I was helpless. Still am, although after a week of immobility I resumed my use of the crutches to make it to some stores and get upstairs to the roof. I’m under doctor’s orders to not do anything else.
People are being extremely helpful and kind. Neighbors pass me and offer to do anything I need done. Staff are cleaning my apartment and doing my laundry–and refusing to accept tips. Friends are buying me the big things I can’t carry in my backpack like the jugs of water.
I have been looking for somebody to help me take a shower, but I am still on my own with that. Every lady I have asked thinks I have an angle. You try taking a shower in a stand-up shower stall while trying not to get the cast wet. –my doctor mentioned to this blind squirrel to put a dining room chair in there and that helps.
With my background, there is a certain irony to it. When I do make my way around to the store or wheel my way down through the apartment complex to do my laundry, people get angry with me for doing anything. They see me with my laundry basket in my lap and snatch it off of me, shooing me back home. My laundry appears at my door later, folded. My trash bags I leave outside disappear before I can crutch them down to the cans.
My doctor told me he wants me doing nothing.
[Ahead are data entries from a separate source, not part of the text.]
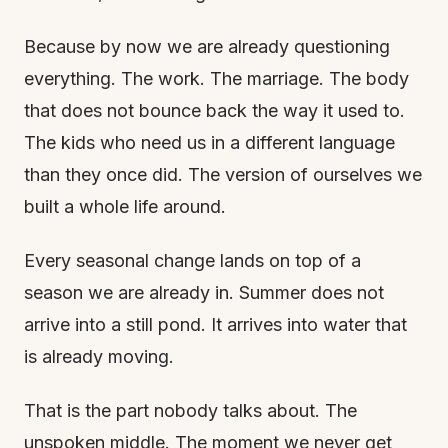
Because by now we are already questioning
everything. The work. The marriage. The body
that does not bounce back the way it used to.
The kids who need us in a different language
than they once did. The version of ourselves we
built a whole life around.
Every seasonal change lands on top of a
season we are already in. Summer does not
arrive into a still pond. It arrives into water that
is already moving.
That is the part nobody talks about. The
unspoken middle. The moment we never get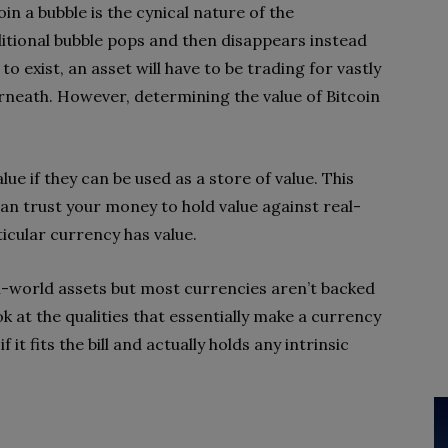
in a bubble is the cynical nature of the
ditional bubble pops and then disappears instead
to exist, an asset will have to be trading for vastly
erneath. However, determining the value of Bitcoin
ue if they can be used as a store of value. This
 can trust your money to hold value against real-
ticular currency has value.
al-world assets but most currencies aren’t backed
ok at the qualities that essentially make a currency
 it fits the bill and actually holds any intrinsic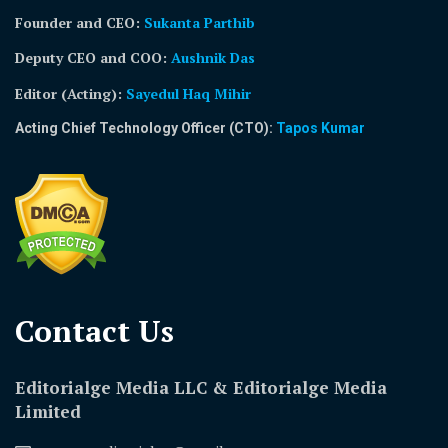
Founder and CEO:
Sukanta Parthib
Deputy CEO and COO:
Aushnik Das
Editor (Acting)
:
Sayedul Haq Mihir
Acting Chief Technology Officer (CTO):
Tapos Kumar
Contact Us​
Editorialge Media LLC & Editorialge Media
Limited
Nothing. I am not even allowed to do the exercises I read about online. He said I can start exercising once the cast comes off in four more weeks. So, I am doing as little as possible.
The ironic thing is that the cast and a broken ankle is considered an acceptable reason.
Nobody is telling me to just shake it off and get things done.
I did have to shake it off once and do what may have been one of the most physically excruciating things I have ever done in my life. When it first happened, I was a few blocks away from my apartment complex walking my dog before the heavy rains came. I tried calling a few people, but it was too early, and nobody answered their phone.
My dog, Dani, kept would be helpers away from me so they finally just tossed me a walking stick. It took me over an hour to get home. I almost passed out a few times from the pain. Almost gave up a few times. A broken ankle and a half-trained dog were almost too much for me, but I made it.
I did what I had to do.
At least I could do it.
When I am in a depression, I can’t.
I’ve been through a lot in my life. I would just get stubborn, put on my Philly attitude, and make it through physically difficult situations. The walk three blocks were the worst, but it was just the top of a long list. There was boot camp, working seven days a week for years while visiting friends and family in the hospital– making it happen on little or no sleep. I wrenched my knee deep in Arches National Park and made my way back to my car.
You get the picture.
There was that one time, deep in the depression, when I was unable to put on a sock. There is an equally long list there as well.
I can’t just “shake it off.” I try to put on the Philly and do what needs to be done and I can’t. I slump back into the bed or a chair and just wait it out.
With the cast, I am hobbled, disabled. Without the cast, I am being lazy and a piece of shit. With the cast, I am not expected to “shake it off.” Without the cast, I am.